The episode is widely considered by critics and fans as one of the best episodes of the entire Star Trek franchise. In 1993, "The Inner Light" won the Hugo Award for Best Dramatic Presentation. The flute melody, featured prominently in the episode, was composed by Jay Chattaway and has since been re-arranged for a full orchestra.

==Plot==
On stardate 45944.1, the Enterprise-D finishes a magnetic wave survey of the Parvenium system and finds an unknown probe. The device rapidly scans the ship and directs an energy beam at Captain Picard, who wakes up to find himself on Kataan, a non-Federation planet. A woman, Eline, tells Picard that he is Kamin, an iron weaver recovering from a fever, and that she is his wife. Picard speaks of his life on the Enterprise but Eline and their close friend Batai convince Picard that his memories were only feverish dreams. Picard begins living his life as Kamin in his village, Ressik, having children with Eline and learning to play the flute. Kamin spends much time outdoors and with his Dobsonian telescope studying nature. As years pass, he begins to notice that radiation from the planet's sun is increasing, causing a drought. He sends reports to the planet's leaders, who seem to ignore his concerns.

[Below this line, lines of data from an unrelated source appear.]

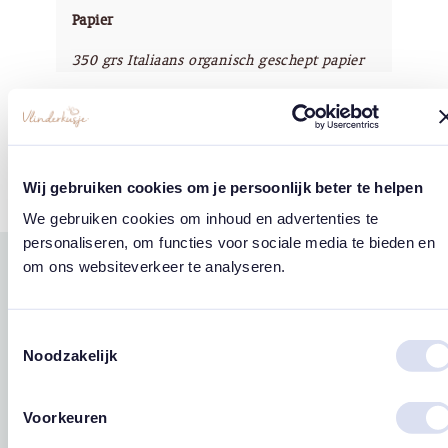
Papier
350 grs Italiaans organisch geschept papier
Copyright
Vlinderkusje®
Wij gebruiken cookies om je persoonlijk beter te helpen
We gebruiken cookies om inhoud en advertenties te
personaliseren, om functies voor sociale media te bieden en
om ons websiteverkeer te analyseren.
Gerelateerde
west
east
producten
Toestemmingsselectie
Noodzakelijk
Voorkeuren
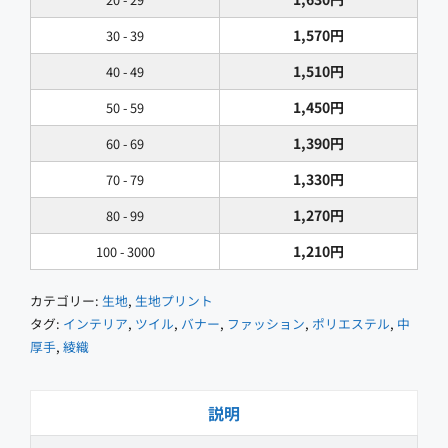
布
印
1,570
円
30 - 39
刷]
1,510
円
40 - 49
個
1,450
円
50 - 59
1,390
円
60 - 69
1,330
円
70 - 79
1,270
円
80 - 99
1,210
円
100 - 3000
カテゴリー:
生地
,
生地プリント
タグ:
インテリア
,
ツイル
,
バナー
,
ファッション
,
ポリエステル
,
中
厚手
,
綾織
説明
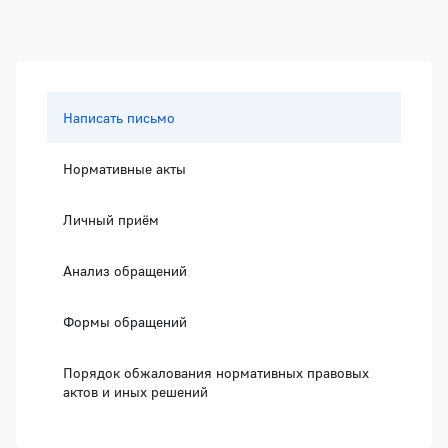
Боковая панель
Написать письмо
Нормативные акты
Личный приём
Анализ обращений
Формы обращений
Порядок обжалования нормативных правовых
актов и иных решений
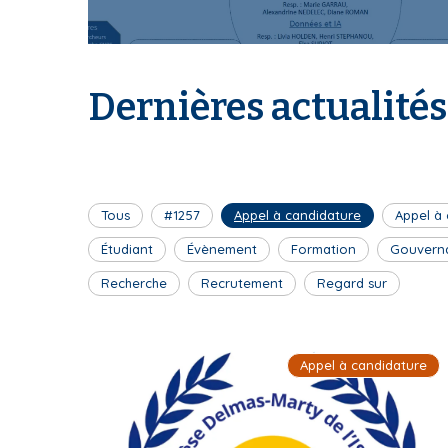
I
Dernières actualités
S
Tous
#1257
Appel à candidature
Appel à
J
Étudiant
Évènement
Formation
Gouvern
Recherche
Recrutement
Regard sur
P
Appel à candidature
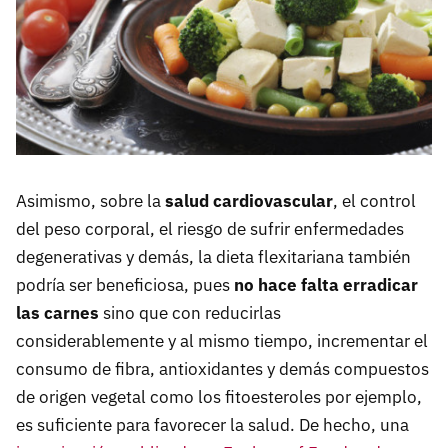
Asimismo, sobre la
salud cardiovascular
, el control
del peso corporal, el riesgo de sufrir enfermedades
degenerativas y demás, la dieta flexitariana también
podría ser beneficiosa, pues
no hace falta erradicar
las carnes
sino que con reducirlas
considerablemente y al mismo tiempo, incrementar el
consumo de fibra, antioxidantes y demás compuestos
de origen vegetal como los fitoesteroles por ejemplo,
es suficiente para favorecer la salud. De hecho, una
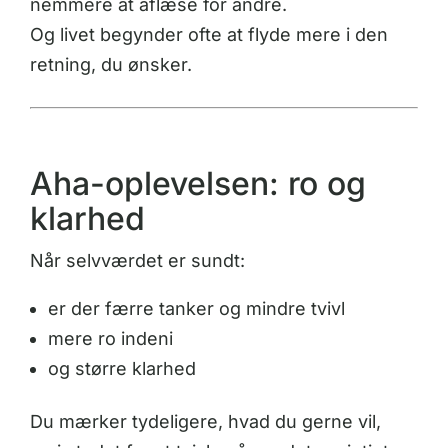
nemmere at aflæse for andre.
Og livet begynder ofte at flyde mere i den
retning, du ønsker.
Aha-oplevelsen: ro og
klarhed
Når selvværdet er sundt:
er der færre tanker og mindre tvivl
mere ro indeni
og større klarhed
Du mærker tydeligere, hvad du gerne vil,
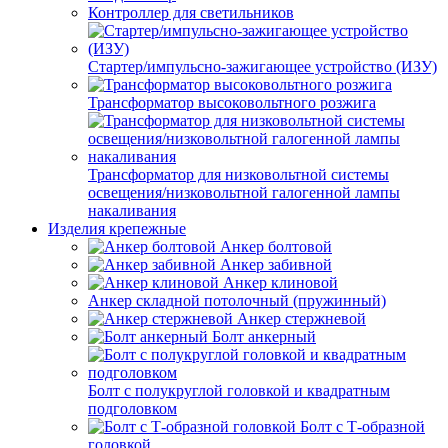
Контроллер для светильников
Стартер/импульсно-зажигающее устройство (ИЗУ)
Трансформатор высоковольтного розжига
Трансформатор для низковольтной системы
освещения/низковольтной галогенной лампы
накаливания
Изделия крепежные
Анкер болтовой
Анкер забивной
Анкер клиновой
Анкер складной потолочный (пружинный)
Анкер стержневой
Болт анкерный
Болт с полукруглой головкой и квадратным
подголовком
Болт с Т-образной
головкой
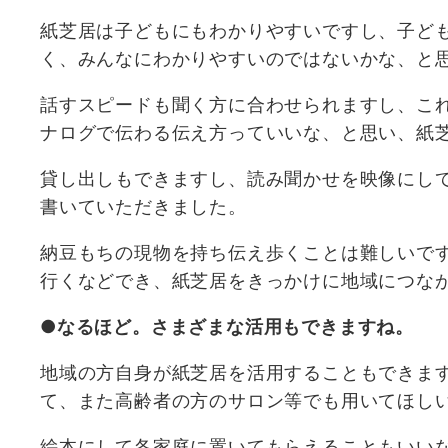
紙芝居は子どもにもわかりやすいですし、子ど
く、みんなにわかりやすいのではないかな、と
話すスピードも聞く方に合わせられますし、こ
ナログで伝わる伝え方っていいな、と思い、紙
貸し出しもできますし、読み聞かせを映像にし
書いていただきました。
納豆もちの現物を持ち伝え歩くことは難しいで
行くなどでき、紙芝居をきっかけに地域につな
●なるほど。さまざまな活用もできますね。
地域の方自身が紙芝居を活用することもできます
て、また高齢者の方のサロン等でも用いてほし
絵本にして各家庭に置いてもらえることもいい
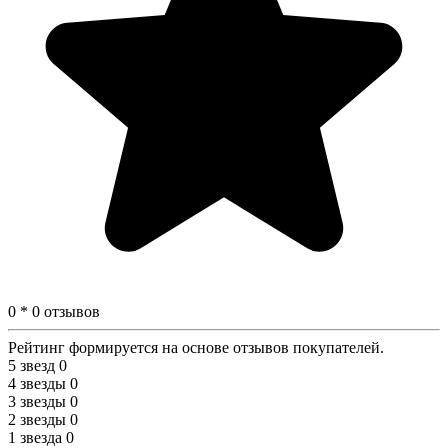
0 * 0 отзывов
Рейтинг формируется на основе отзывов покупателей.
5 звезд
0
4 звезды
0
3 звезды
0
2 звезды
0
1 звезда
0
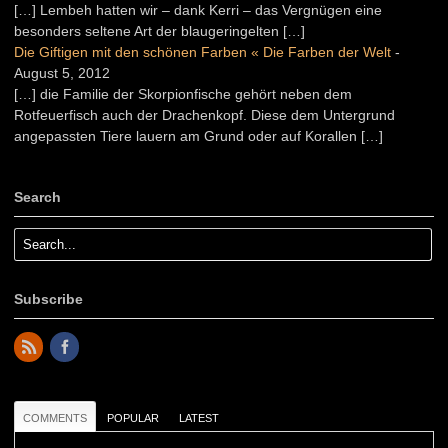
[…] Lembeh hatten wir – dank Kerri – das Vergnügen eine
besonders seltene Art der blaugeringelten […]
Die Giftigen mit den schönen Farben « Die Farben der Welt
-
August 5, 2012
[…] die Familie der Skorpionfische gehört neben dem
Rotfeuerfisch auch der Drachenkopf. Diese dem Untergrund
angepassten Tiere lauern am Grund oder auf Korallen […]
Search
Subscribe
COMMENTS
POPULAR
LATEST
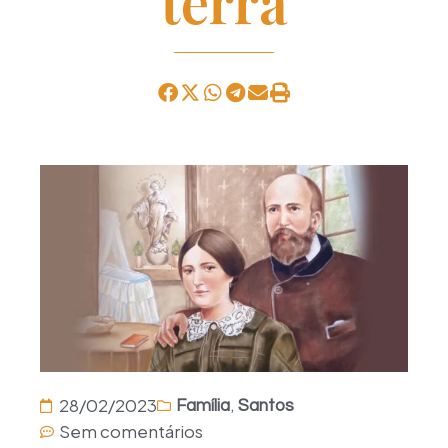
terra
,
28/02/2023
Família
Santos
Sem comentários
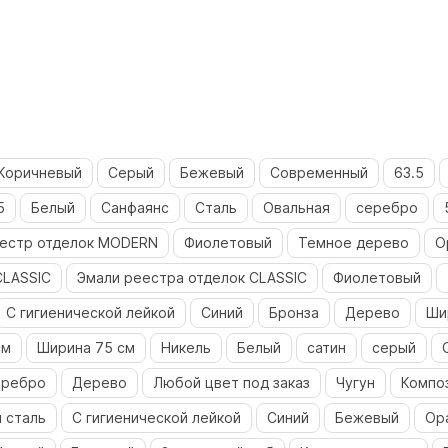
Коричневый
Серый
Бежевый
Современный
63.5
5
Белый
Санфаянс
Сталь
Овальная
серебро
естр отделок MODERN
Фиолетовый
Темное дерево
О
CLASSIC
Эмали реестра отделок CLASSIC
Фиолетовый
С гигиенической лейкой
Синий
Бронза
Дерево
Ши
см
Ширина 75 см
Никель
Белый
сатин
серый
еребро
Дерево
Любой цвет под заказ
Чугун
Компо
 сталь
С гигиенической лейкой
Синий
Бежевый
Ор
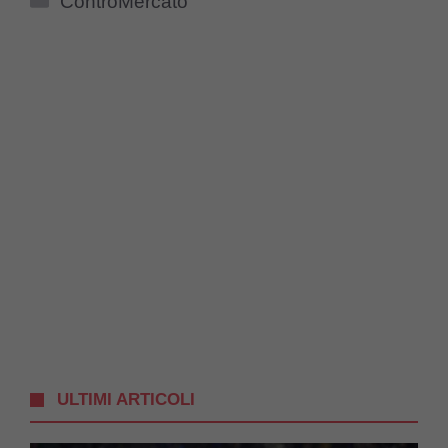
ControMercato
ULTIMI ARTICOLI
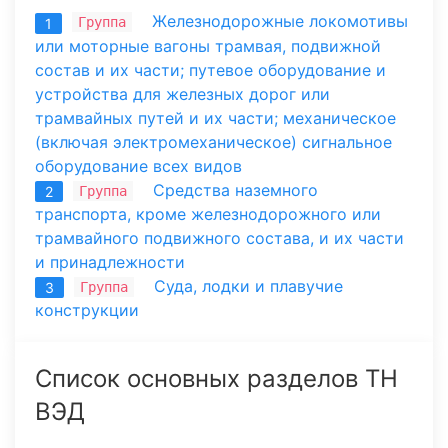
Железнодорожные локомотивы
Группа
1
или моторные вагоны трамвая, подвижной
состав и их части; путевое оборудование и
устройства для железных дорог или
трамвайных путей и их части; механическое
(включая электромеханическое) сигнальное
оборудование всех видов
Средства наземного
Группа
2
транспорта, кроме железнодорожного или
трамвайного подвижного состава, и их части
и принадлежности
Суда, лодки и плавучие
Группа
3
конструкции
Список основных разделов ТН
ВЭД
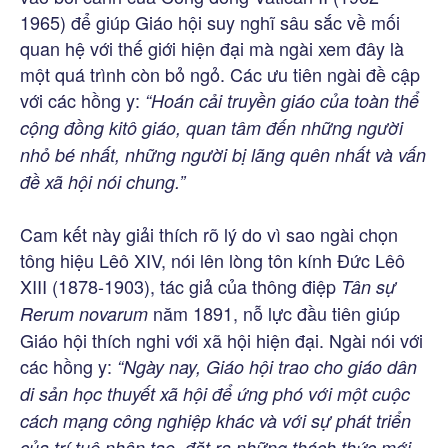
1965) để giúp Giáo hội suy nghĩ sâu sắc về mối
quan hệ với thế giới hiện đại mà ngài xem đây là
một quá trình còn bỏ ngỏ. Các ưu tiên ngài đề cập
với các hồng y:
“Hoán cải truyền giáo của toàn thể
cộng đồng kitô giáo, quan tâm đến những người
nhỏ bé nhất, những người bị lãng quên nhất và vấn
đề xã hội nói chung.”
Cam kết này giải thích rõ lý do vì sao ngài chọn
tông hiệu Lêô XIV, nói lên lòng tôn kính Đức Lêô
XIII (1878-1903), tác giả của thông điệp
Tân sự
năm 1891, nỗ lực đầu tiên giúp
Rerum novarum
Giáo hội thích nghi với xã hội hiện đại. Ngài nói với
các hồng y:
“Ngày nay, Giáo hội trao cho giáo dân
di sản học thuyết xã hội để ứng phó với một cuộc
cách mạng công nghiệp khác và với sự phát triển
của trí tuệ nhân tạo, đặt ra những thách thức mới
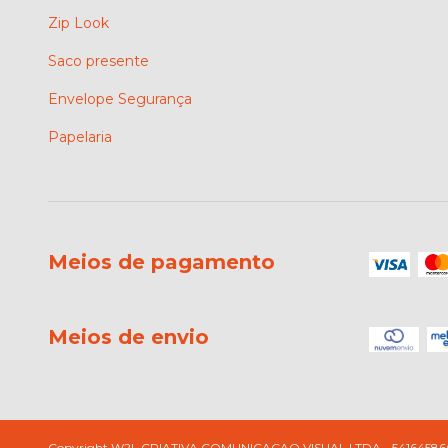
Zip Look
Saco presente
Envelope Segurança
Papelaria
Meios de pagamento
Meios de envio
Copyright W2L CRIATIVA COMUNICACAO VISUAL LTDA - 5416458600015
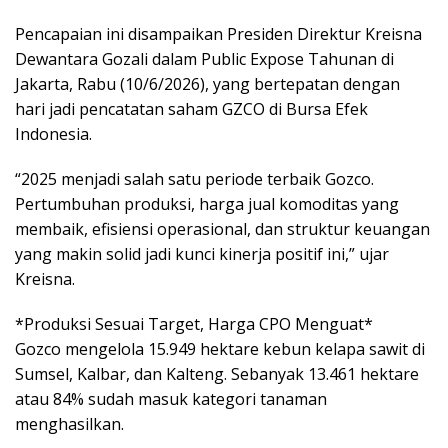
Pencapaian ini disampaikan Presiden Direktur Kreisna
Dewantara Gozali dalam Public Expose Tahunan di
Jakarta, Rabu (10/6/2026), yang bertepatan dengan
hari jadi pencatatan saham GZCO di Bursa Efek
Indonesia.
“2025 menjadi salah satu periode terbaik Gozco.
Pertumbuhan produksi, harga jual komoditas yang
membaik, efisiensi operasional, dan struktur keuangan
yang makin solid jadi kunci kinerja positif ini,” ujar
Kreisna.
*Produksi Sesuai Target, Harga CPO Menguat*
Gozco mengelola 15.949 hektare kebun kelapa sawit di
Sumsel, Kalbar, dan Kalteng. Sebanyak 13.461 hektare
atau 84% sudah masuk kategori tanaman
menghasilkan.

On Enterprise, the crew continues attempts to revive Picard. They try to block the influence of the probe but Picard nearly dies, so they are forced to let it continue. They trace the rocket's trajectory to a system whose sun went nova 1,000 years before, rendering life extinct in the system.

Years pass and Kamin outlives Eline and Batai. Kamin and his daughter Meribor continue their study of the drought. They find that it is not temporary; the extinction of life on the planet is inevitable. Kamin confronts a government official who privately admits to him that they already know this but keep it secret to avoid panic. The official gravely points out to Kamin that they have only recently launched artificial satellites using primitive rockets: their race simply does not possess the technology to evacuate people before their planet is rendered uninhabitable.

One day, while playing with his grandson, Kamin is summoned by his adult children to watch the launch of a rocket, which everyone seems to know about except him. As he walks outside into the glaring nova light, Kamin sees Eline and Batai, as young as when he first saw them. They explain that he has already seen the rocket, just before he came there. Knowing that their planet was doomed, the planet's leaders placed memories of their society into a probe and launched it into space, in the hope that it would find someone who could tell others about their species. Picard realizes the context: "Oh, it's me, isn't it?", he says, "I'm the someone... I'm the one it finds", realizing that Kamin was the avatar they chose to represent their race.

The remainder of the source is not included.